Repnin, Nikolai Vasil’evich

 

Born Mar. 11 (22), 1734; died May 12 (24), 1801, in Moscow. Prince; Russian military commander and diplomat, field marshal (1796).

Repnin was promoted to the rank of ensign in 1749 and fought in the Seven Years’ War of 1756–63. In 1762–63 he served as ambassador to Prussia and from 1763 to 1769 as ambassador to Poland, where he actively interfered in the country’s domestic affairs and secured the conclusion of the Warsaw Treaty of 1768. In the Russo-Turkish War of 1768–74, Repnin commanded a division in the battles of the Larga and the Kagul and helped draw up the provisions of the Treaty of Kuchuk Kainarji of 1774. He was ambassador to Turkey in 1775–76. He mediated the Treaty of Cieszyn of 1779 between Austria and Prussia.

In the Russo-Turkish War of 1787–91, Repnin commanded a division and successfully carried out the duties of acting commander in chief in G. A. Potemkin’s absence.
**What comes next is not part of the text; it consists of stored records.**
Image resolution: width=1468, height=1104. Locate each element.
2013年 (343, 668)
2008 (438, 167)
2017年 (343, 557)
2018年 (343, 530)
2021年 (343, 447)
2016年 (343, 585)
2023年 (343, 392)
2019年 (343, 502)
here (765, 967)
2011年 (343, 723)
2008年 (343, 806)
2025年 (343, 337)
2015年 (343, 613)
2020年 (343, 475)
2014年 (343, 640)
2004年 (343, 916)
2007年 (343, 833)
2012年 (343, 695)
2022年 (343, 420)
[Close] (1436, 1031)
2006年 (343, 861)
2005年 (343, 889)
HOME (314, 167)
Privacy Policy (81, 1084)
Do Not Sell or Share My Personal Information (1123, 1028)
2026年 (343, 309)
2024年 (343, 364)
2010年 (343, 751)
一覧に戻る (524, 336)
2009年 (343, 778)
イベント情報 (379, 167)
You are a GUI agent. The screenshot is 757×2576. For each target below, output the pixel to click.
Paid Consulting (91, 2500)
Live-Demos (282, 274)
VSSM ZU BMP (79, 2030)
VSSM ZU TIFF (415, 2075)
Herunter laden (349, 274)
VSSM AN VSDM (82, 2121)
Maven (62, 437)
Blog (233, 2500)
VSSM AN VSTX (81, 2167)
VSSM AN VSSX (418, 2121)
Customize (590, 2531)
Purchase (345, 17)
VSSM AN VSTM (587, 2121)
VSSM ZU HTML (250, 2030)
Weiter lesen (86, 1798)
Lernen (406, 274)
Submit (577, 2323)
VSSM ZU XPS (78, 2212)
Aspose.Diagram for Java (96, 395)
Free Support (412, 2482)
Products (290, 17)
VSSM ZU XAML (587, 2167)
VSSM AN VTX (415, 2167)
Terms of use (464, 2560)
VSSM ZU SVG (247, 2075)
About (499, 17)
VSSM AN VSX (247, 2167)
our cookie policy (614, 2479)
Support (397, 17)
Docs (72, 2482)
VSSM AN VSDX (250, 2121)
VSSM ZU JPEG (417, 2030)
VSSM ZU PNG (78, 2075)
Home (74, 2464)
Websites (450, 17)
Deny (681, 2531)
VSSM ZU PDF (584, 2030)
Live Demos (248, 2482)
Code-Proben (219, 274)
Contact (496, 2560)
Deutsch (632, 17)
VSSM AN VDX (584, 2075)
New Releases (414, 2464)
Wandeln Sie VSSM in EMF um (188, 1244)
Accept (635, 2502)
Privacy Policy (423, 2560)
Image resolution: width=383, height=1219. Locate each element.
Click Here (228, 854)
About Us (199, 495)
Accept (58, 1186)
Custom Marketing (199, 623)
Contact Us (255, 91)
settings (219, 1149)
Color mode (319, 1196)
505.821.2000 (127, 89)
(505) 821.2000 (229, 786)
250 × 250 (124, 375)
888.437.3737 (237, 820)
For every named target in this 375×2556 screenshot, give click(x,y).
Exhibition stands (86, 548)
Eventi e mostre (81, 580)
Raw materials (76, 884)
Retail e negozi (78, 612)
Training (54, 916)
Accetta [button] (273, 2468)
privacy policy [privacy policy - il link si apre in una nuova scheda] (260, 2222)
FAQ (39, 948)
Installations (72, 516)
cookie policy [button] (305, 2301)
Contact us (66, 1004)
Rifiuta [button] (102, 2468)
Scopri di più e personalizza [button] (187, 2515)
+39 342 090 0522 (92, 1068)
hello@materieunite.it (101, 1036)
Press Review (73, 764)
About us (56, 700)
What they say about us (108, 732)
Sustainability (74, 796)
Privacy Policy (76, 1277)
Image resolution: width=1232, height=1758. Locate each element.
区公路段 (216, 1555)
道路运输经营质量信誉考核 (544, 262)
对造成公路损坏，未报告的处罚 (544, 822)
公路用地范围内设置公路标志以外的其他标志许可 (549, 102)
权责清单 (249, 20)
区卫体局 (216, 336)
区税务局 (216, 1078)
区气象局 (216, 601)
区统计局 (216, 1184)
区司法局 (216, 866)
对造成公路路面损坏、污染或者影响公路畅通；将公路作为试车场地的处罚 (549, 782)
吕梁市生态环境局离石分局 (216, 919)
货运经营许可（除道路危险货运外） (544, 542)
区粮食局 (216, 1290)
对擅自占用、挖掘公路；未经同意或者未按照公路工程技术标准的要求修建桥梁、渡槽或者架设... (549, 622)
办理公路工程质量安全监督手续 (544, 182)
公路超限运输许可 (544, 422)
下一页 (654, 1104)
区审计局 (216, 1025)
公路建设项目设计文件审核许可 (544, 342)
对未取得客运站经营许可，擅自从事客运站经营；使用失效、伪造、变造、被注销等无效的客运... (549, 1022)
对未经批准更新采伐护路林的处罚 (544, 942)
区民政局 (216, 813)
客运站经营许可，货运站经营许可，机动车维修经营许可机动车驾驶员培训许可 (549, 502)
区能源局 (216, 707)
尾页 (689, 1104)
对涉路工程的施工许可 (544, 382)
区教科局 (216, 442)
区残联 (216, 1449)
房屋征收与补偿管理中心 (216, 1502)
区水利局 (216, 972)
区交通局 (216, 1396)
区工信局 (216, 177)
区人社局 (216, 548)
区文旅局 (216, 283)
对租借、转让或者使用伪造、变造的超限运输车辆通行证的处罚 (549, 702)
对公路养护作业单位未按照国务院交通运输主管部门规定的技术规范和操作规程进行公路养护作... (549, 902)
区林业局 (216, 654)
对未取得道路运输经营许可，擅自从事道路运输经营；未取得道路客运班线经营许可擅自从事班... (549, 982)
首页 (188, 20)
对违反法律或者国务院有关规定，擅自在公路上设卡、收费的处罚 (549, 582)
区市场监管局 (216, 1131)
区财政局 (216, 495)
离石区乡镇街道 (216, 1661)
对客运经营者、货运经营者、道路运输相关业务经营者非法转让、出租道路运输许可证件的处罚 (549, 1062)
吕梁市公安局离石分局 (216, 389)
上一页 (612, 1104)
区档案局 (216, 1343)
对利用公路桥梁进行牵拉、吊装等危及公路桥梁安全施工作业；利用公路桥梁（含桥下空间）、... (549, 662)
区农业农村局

After the victory at Măcin, Repnin forced the Turks to sign, in Galaƫi, preliminary terms for a treaty, which became the basis of the Treaty of Iaşi of 1791. In the 1770’s through the 1790’s he held the post of governor-general of several provinces. After the failure of Repnin’s diplomatic mission to Prussia and Austria in 1798 to form an anti-French coalition, he was dismissed and placed in retirement.